#### [Data in this exercise]
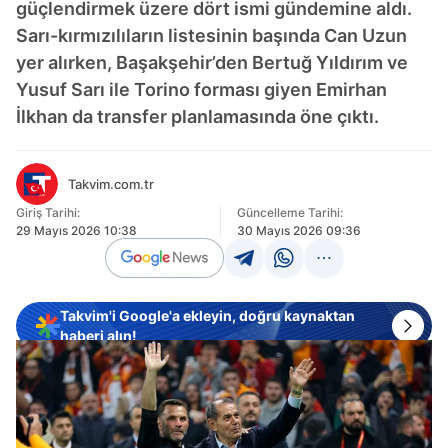
güçlendirmek üzere dört ismi gündemine aldı.
Sarı-kırmızılıların listesinin başında Can Uzun
yer alırken, Başakşehir’den Bertuğ Yıldırım ve
Yusuf Sarı ile Torino forması giyen Emirhan
İlkhan da transfer planlamasında öne çıktı.
Takvim.com.tr
Giriş Tarihi:
Güncelleme Tarihi:
29 Mayıs 2026 10:38
30 Mayıs 2026 09:36
Takvim'i Google'a ekleyin, doğru kaynaktan
haberi alın!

#### [What you should do]
Having found the line that contains "yer alırken, Başakşehir’den", set down that line and all the rest through the end of the records, exactly.

#### [Answer box]
yer alırken, Başakşehir’den Bertuğ Yıldırım ve
Yusuf Sarı ile Torino forması giyen Emirhan
İlkhan da transfer planlamasında öne çıktı.
Takvim.com.tr
Giriş Tarihi:
Güncelleme Tarihi:
29 Mayıs 2026 10:38
30 Mayıs 2026 09:36
Takvim'i Google'a ekleyin, doğru kaynaktan
haberi alın!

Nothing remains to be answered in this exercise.